**ASSIGNED TASK**
Please copy the records below word for word, leaving out the pictures.

**MATERIAL SUPPLIED**

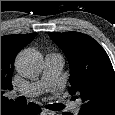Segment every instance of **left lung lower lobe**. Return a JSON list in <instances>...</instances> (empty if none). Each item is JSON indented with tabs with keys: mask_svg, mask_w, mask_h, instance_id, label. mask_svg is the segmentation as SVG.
I'll list each match as a JSON object with an SVG mask.
<instances>
[{
	"mask_svg": "<svg viewBox=\"0 0 115 115\" xmlns=\"http://www.w3.org/2000/svg\"><path fill=\"white\" fill-rule=\"evenodd\" d=\"M63 115H73V114L70 112H63ZM78 115H81V114L78 113Z\"/></svg>",
	"mask_w": 115,
	"mask_h": 115,
	"instance_id": "obj_1",
	"label": "left lung lower lobe"
}]
</instances>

**REPLY TO THE EXERCISE**
Segment every instance of **left lung lower lobe**. Return a JSON list in <instances>...</instances> (empty if none). Each item is JSON indented with tabs with keys: mask_svg, mask_w, mask_h, instance_id, label. mask_svg is the segmentation as SVG.
I'll list each match as a JSON object with an SVG mask.
<instances>
[{
	"mask_svg": "<svg viewBox=\"0 0 115 115\" xmlns=\"http://www.w3.org/2000/svg\"><path fill=\"white\" fill-rule=\"evenodd\" d=\"M63 115H73V114L70 112H63ZM78 115H81V114L78 113Z\"/></svg>",
	"mask_w": 115,
	"mask_h": 115,
	"instance_id": "obj_1",
	"label": "left lung lower lobe"
}]
</instances>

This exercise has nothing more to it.